Micro-supercapacitors are a micro-power source that would reside on-chip, and the planar graphene based devices show promise of attaining a power density greater than that of electrolytic capacitors. In addition to being micro-sized MEMS-like devices, they are suitable for flexible micro-device applications where bending the micro-supercapacitors multiple times does not affect performance. This is ideal for wearables and IoT applications. Screen printing solid-state flexible micro-supercapacitors on glass, silicon substrates, and paper is under development.
This means a great deal to wearables and IoT markets. Imagine a rotating gear mounted with supercapacitors that, as it rotates, charges each supercap upon passing an energy source. Now imagine the gear as a MEMS device inside a chip. Present-day sensors that use energy harvesting are limited by a battery’s recharge-cycle-life and slow charging times. Supercapacitors enable quick charging times but as yet don’t have great energy storage capacity, thus batteries are necessary. One application that can benefit today is an instant-recharge tool where there is intermittent use and frequent holstering/docking is not an issue.
Present-day hybrid vehicles completely turn off the engine when they come to a stop, and then start with energy from supercapacitors. Supercapacitors have traditionally been used for applications that experience sudden bursts of energy or use energy in bursts.
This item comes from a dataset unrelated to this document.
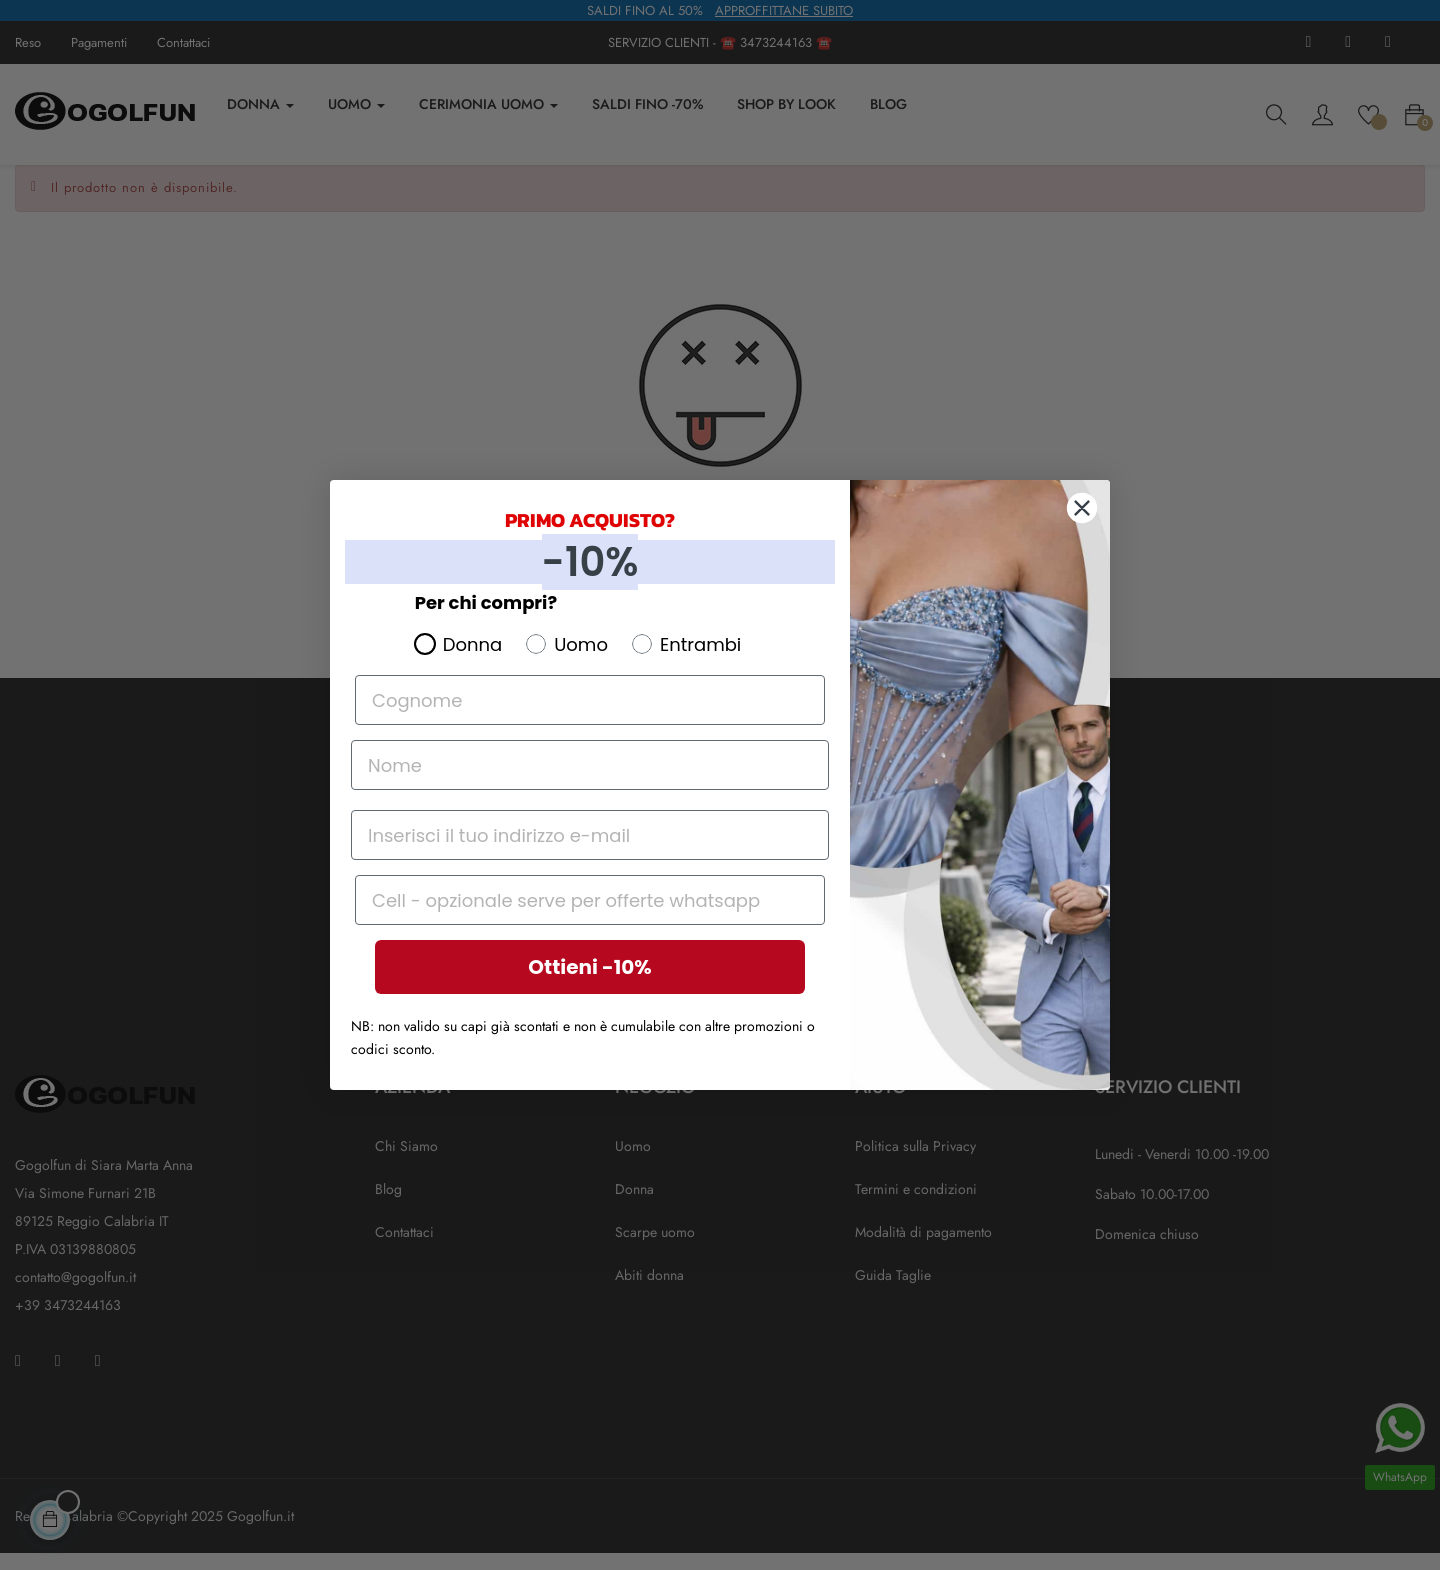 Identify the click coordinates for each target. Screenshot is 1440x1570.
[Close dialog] (1082, 508)
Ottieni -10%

Supercapacitors can be used as a backup power supply in the event of an outage to allow a proper shutdown sequence. Smartphones use supercaps for battery backup, real time clocks and camera flash. Smart meters use supercapacitors as back-up power supplies. USB products might use them for peak power assist. Supercapacitors are often used in solar systems, sensor networks, in energy harvesting applications and as zero watt standby electricity for computer monitors. With supercaps, monitors and other electronics require no electricity at all in idle or standby mode, providing the minimum power necessary to intercept the wake-up signal and initiate a wake-up sequence for the microcontroller. This set-up is referred to as zero-watt standby. Automatic water faucets use supercapacitors, with water flow for power generation in the next recharge cycle.
Supercapacitors are ideal for remote, wireless or battery powered products, which fit in the Internet of Things (IoT). The small size of micro-supercapacitors doesn’t hurt, either. IoT devices are smart sensors that provide data about themselves or their environment over the internet as contribution to an overall smarter process and is enabled by machine-to-machine communication between devices. IoT devices can take action without human intervention, although humans set up, monitor, and ultimately control IoT networks.
Until recently, supercapacitors were relegated to fairly mundane applications such as internal battery backup and memory protection, but in the last few years have expanded significantly into smartphones, hybrid and electric vehicles, and energy harvesting. Technology promises to replace more rechargeable batteries with supercapacitors soon.